Saved data entries:
Content starts

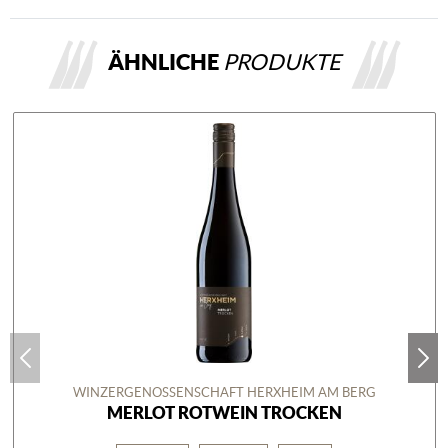
ÄHNLICHE
PRODUKTE
WINZERGENOSSENSCHAFT HERXHEIM AM BERG
MERLOT ROTWEIN TROCKEN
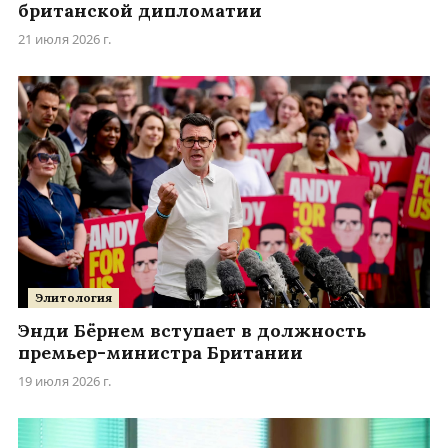
британской дипломатии
21 июля 2026 г.
Элитология
Энди Бёрнем вступает в должность
премьер-министра Британии
19 июля 2026 г.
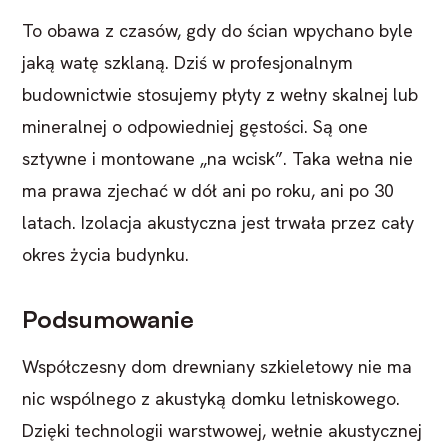
To obawa z czasów, gdy do ścian wpychano byle
jaką watę szklaną. Dziś w profesjonalnym
budownictwie stosujemy płyty z wełny skalnej lub
mineralnej o odpowiedniej gęstości. Są one
sztywne i montowane „na wcisk”. Taka wełna nie
ma prawa zjechać w dół ani po roku, ani po 30
latach. Izolacja akustyczna jest trwała przez cały
okres życia budynku.
Podsumowanie
Współczesny dom drewniany szkieletowy nie ma
nic wspólnego z akustyką domku letniskowego.
Dzięki technologii warstwowej, wełnie akustycznej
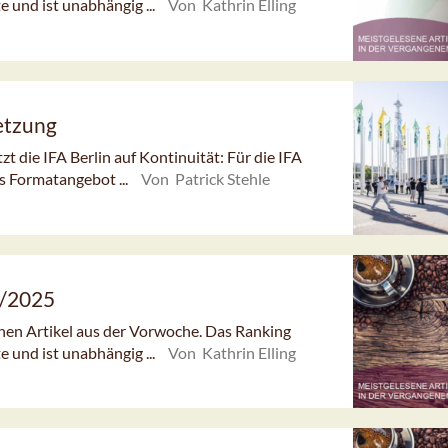
e und ist unabhängig ...
Von Kathrin Elling
netzung
t die IFA Berlin auf Kontinuität: Für die IFA
s Formatangebot ...
Von Patrick Stehle
7/2025
enen Artikel aus der Vorwoche. Das Ranking
e und ist unabhängig ...
Von Kathrin Elling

Content ends

> **Work to be completed**
What is needed is an exact copy of the lines above, from the one containing "sztywne i montowane" through the one containing "nic wspólnego z akustyką domku letniskowego.", with nothing added.

> **Result for this task**
sztywne i montowane „na wcisk”. Taka wełna nie
ma prawa zjechać w dół ani po roku, ani po 30
latach. Izolacja akustyczna jest trwała przez cały
okres życia budynku.
Podsumowanie
Współczesny dom drewniany szkieletowy nie ma
nic wspólnego z akustyką domku letniskowego.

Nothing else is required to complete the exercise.